Report operativo sul titolo bancario a cura di Eugenio Sartorelli, www.investimentivincenti.it

I titoli bancari italiani potrebbero avere giovamento del prossimo quantitative easing della Bce atteso per settembre, ma anche da una maggior chiarezza della politica italiana.
Vediamo il grafico giornaliero a partire da fine gennaio di Ubi Banca:

Come si vede, il titolo è in ripresa dai minimi del 13 agosto, ma per ora è solo abbozzata. Nel grafico la linea verde in basso rappresenta la forza relativa del titolo rispetto all’indice Ftse Mib; come si vede essa è appiattita, anche se negli ultimi giorni è in crescita.

L’idea di fondo è che questo titolo possa riprendere forza, come buona parte del comparto, e portarsi verso area 2,5 euro.
Una strategia in Opzioni coerente con tale ipotesi e con limitati rischi è il classico Call debit Vertical Spread su scadenza ottobre. Con Ubi che attualmente vale 2,308 euro si potrebbe fare:

– Acquisto 1 Call ottobre strike 2,3 euro – si spende 0,134 circa
– Vendita 1 Call ottobre strike 2,5 euro – si incassa 0,054 circa.

Praticamente si spendono 0,080 che per 500 azioni sottostanti 1 contratto di Opzione Ubi fanno 40 euro. Questa è la perdita massima per il titolo sotto 2,3 euro a scadenza opzioni (il 18 ottobre). Per il titolo oltre 2,5 euro l’utile massimo sarebbe di 60 euro pari al 3,46%. Naturalmente si può fare l’operazione su più contratti.

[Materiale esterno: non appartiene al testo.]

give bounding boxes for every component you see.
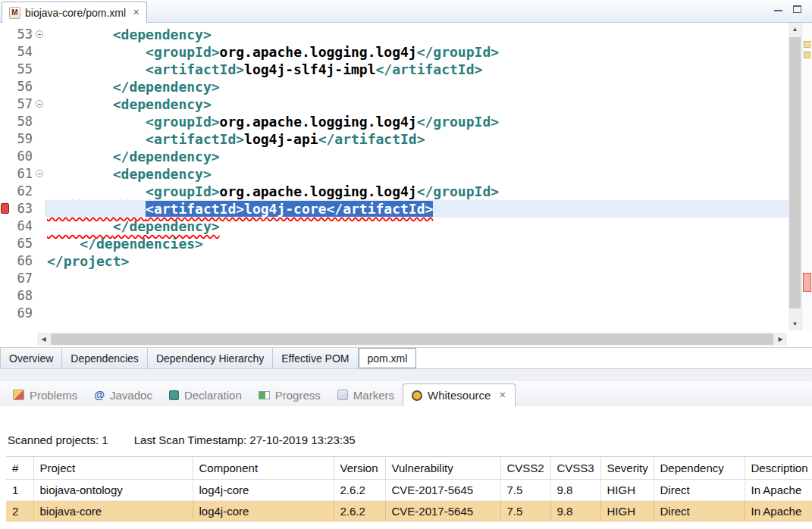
code-text[interactable] <box>45 287 788 305</box>
page-tab-effective-pom[interactable]: Effective POM <box>273 348 358 368</box>
sash-divider[interactable] <box>0 369 812 381</box>
code-text[interactable]: </dependencies> <box>45 235 788 252</box>
fold-collapse-icon[interactable] <box>36 30 43 38</box>
code-segment: </groupId> <box>417 183 499 199</box>
code-text[interactable]: <groupId>org.apache.logging.log4j</group… <box>45 43 788 61</box>
column-header-severity[interactable]: Severity <box>600 457 654 480</box>
page-tab-dependency-hierarchy[interactable]: Dependency Hierarchy <box>148 348 273 368</box>
scroll-left-arrow-icon[interactable]: ◀ <box>37 333 50 346</box>
code-line[interactable]: 55 <artifactId>log4j-slf4j-impl</artifac… <box>0 61 788 78</box>
table-cell: log4j-core <box>193 501 334 522</box>
code-line[interactable]: 63 <artifactId>log4j-core</artifactId> <box>0 200 788 218</box>
fold-collapse-icon[interactable] <box>36 100 43 108</box>
annotation-gutter <box>0 130 10 148</box>
scroll-up-arrow-icon[interactable]: ▲ <box>788 23 801 36</box>
column-header-cvss3[interactable]: CVSS3 <box>550 457 600 480</box>
code-line[interactable]: 54 <groupId>org.apache.logging.log4j</gr… <box>0 43 788 61</box>
code-segment: log4j-slf4j-impl <box>244 61 375 77</box>
code-line[interactable]: 60 </dependency> <box>0 148 788 165</box>
code-text[interactable]: <dependency> <box>45 165 788 183</box>
vertical-scroll-thumb[interactable] <box>789 37 801 308</box>
line-number: 65 <box>10 235 33 252</box>
code-segment: org.apache.logging.log4j <box>220 44 417 60</box>
line-number: 59 <box>10 130 33 148</box>
scroll-down-arrow-icon[interactable]: ▼ <box>788 318 801 330</box>
column-header-dependency[interactable]: Dependency <box>654 457 745 480</box>
code-text[interactable]: </dependency> <box>45 218 788 235</box>
horizontal-scroll-thumb[interactable] <box>51 333 773 345</box>
code-text[interactable]: </project> <box>45 252 788 270</box>
error-annotation-mark-icon[interactable] <box>803 273 811 292</box>
code-line[interactable]: 56 </dependency> <box>0 78 788 95</box>
code-line[interactable]: 58 <groupId>org.apache.logging.log4j</gr… <box>0 113 788 130</box>
code-text[interactable]: </dependency> <box>45 148 788 165</box>
fold-gutter <box>33 252 45 270</box>
page-tab-overview[interactable]: Overview <box>0 348 62 368</box>
xml-editor[interactable]: 53 <dependency>54 <groupId>org.apache.lo… <box>0 23 812 330</box>
code-text[interactable]: <artifactId>log4j-api</artifactId> <box>45 130 788 148</box>
code-line[interactable]: 57 <dependency> <box>0 95 788 113</box>
close-icon[interactable]: ✕ <box>133 8 140 17</box>
table-row[interactable]: 2biojava-corelog4j-core2.6.2CVE-2017-564… <box>6 501 812 522</box>
code-line[interactable]: 61 <dependency> <box>0 165 788 183</box>
error-marker-icon[interactable] <box>1 203 9 214</box>
column-header--[interactable]: # <box>6 457 33 480</box>
code-line[interactable]: 62 <groupId>org.apache.logging.log4j</gr… <box>0 183 788 200</box>
code-text[interactable]: <dependency> <box>45 26 788 43</box>
horizontal-scroll-track[interactable] <box>50 333 774 346</box>
annotation-gutter <box>0 165 10 183</box>
code-line[interactable]: 65 </dependencies> <box>0 235 788 252</box>
code-segment <box>47 218 113 234</box>
code-line[interactable]: 53 <dependency> <box>0 26 788 43</box>
code-line[interactable]: 59 <artifactId>log4j-api</artifactId> <box>0 130 788 148</box>
maximize-icon[interactable] <box>793 5 801 13</box>
view-tab-markers[interactable]: Markers <box>329 383 403 406</box>
page-tab-dependencies[interactable]: Dependencies <box>62 348 148 368</box>
annotation-mark-icon[interactable] <box>804 52 810 58</box>
view-tab-declaration[interactable]: Declaration <box>161 383 250 406</box>
fold-gutter <box>33 43 45 61</box>
code-text[interactable] <box>45 305 788 322</box>
vertical-scrollbar[interactable]: ▲ ▼ <box>788 23 801 330</box>
code-text[interactable]: <dependency> <box>45 95 788 113</box>
column-header-cvss2[interactable]: CVSS2 <box>500 457 550 480</box>
page-tab-pom-xml[interactable]: pom.xml <box>359 348 417 368</box>
column-header-description[interactable]: Description <box>745 457 812 480</box>
vertical-scroll-track[interactable] <box>788 36 801 318</box>
code-area[interactable]: 53 <dependency>54 <groupId>org.apache.lo… <box>0 23 788 330</box>
column-header-project[interactable]: Project <box>33 457 193 480</box>
horizontal-scrollbar[interactable]: ◀ ▶ <box>37 333 787 346</box>
line-number: 61 <box>10 165 33 183</box>
close-icon[interactable]: ✕ <box>499 390 506 400</box>
code-line[interactable]: 69 <box>0 305 788 322</box>
code-line[interactable]: 67 <box>0 270 788 287</box>
code-text[interactable]: </dependency> <box>45 78 788 95</box>
code-text[interactable]: <artifactId>log4j-slf4j-impl</artifactId… <box>45 61 788 78</box>
code-text[interactable]: <groupId>org.apache.logging.log4j</group… <box>45 113 788 130</box>
column-header-component[interactable]: Component <box>193 457 334 480</box>
table-row[interactable]: 1biojava-ontologylog4j-core2.6.2CVE-2017… <box>6 480 812 501</box>
code-line[interactable]: 68 <box>0 287 788 305</box>
code-text[interactable]: <groupId>org.apache.logging.log4j</group… <box>45 183 788 200</box>
code-line[interactable]: 66</project> <box>0 252 788 270</box>
view-tab-whitesource[interactable]: Whitesource✕ <box>403 383 516 406</box>
maven-pom-icon: M <box>9 7 20 19</box>
fold-collapse-icon[interactable] <box>36 170 43 177</box>
editor-tab-pom-xml[interactable]: M biojava-core/pom.xml ✕ <box>2 2 147 23</box>
view-tab-problems[interactable]: Problems <box>5 383 86 406</box>
annotation-gutter <box>0 26 10 43</box>
minimize-icon[interactable] <box>774 5 782 11</box>
annotation-gutter <box>0 43 10 61</box>
annotation-mark-icon[interactable] <box>804 41 810 48</box>
code-text[interactable]: <artifactId>log4j-core</artifactId> <box>45 200 788 218</box>
view-tab-javadoc[interactable]: Javadoc <box>86 383 161 406</box>
code-line[interactable]: 64 </dependency> <box>0 218 788 235</box>
view-tab-progress[interactable]: Progress <box>250 383 329 406</box>
fold-gutter <box>33 235 45 252</box>
code-text[interactable] <box>45 270 788 287</box>
column-header-version[interactable]: Version <box>334 457 385 480</box>
column-header-vulnerability[interactable]: Vulnerability <box>385 457 500 480</box>
code-segment: <artifactId> <box>146 131 244 147</box>
scroll-right-arrow-icon[interactable]: ▶ <box>774 333 787 346</box>
fold-gutter <box>33 95 45 113</box>
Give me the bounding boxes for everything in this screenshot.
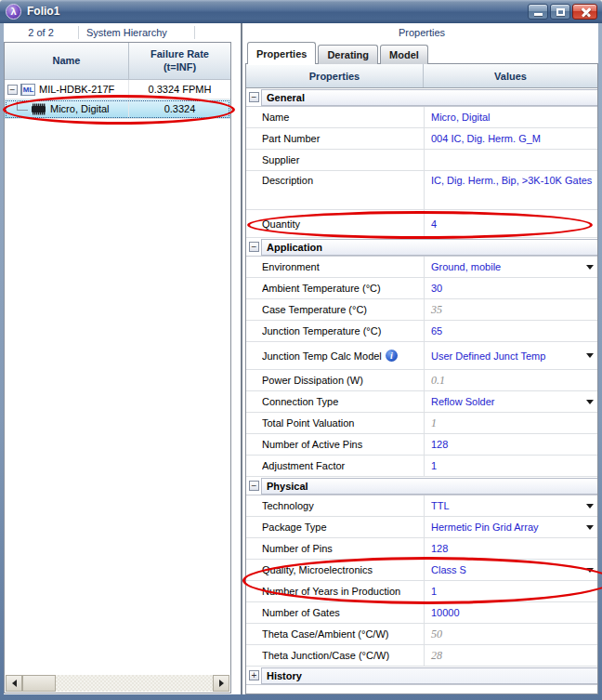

Si potrebbe chiudere anche prima della scadenza l’operazione, meglio per il titolo oltre 2,5 euro. In tal caso l’utile potrebbe essere leggermente inferiore, ma ciò dipende dal fattore tempo e volatilità. Personalmente tendo a chiudere questa operazione su rialzi che mi consentano utili dell’80% di quello massimi.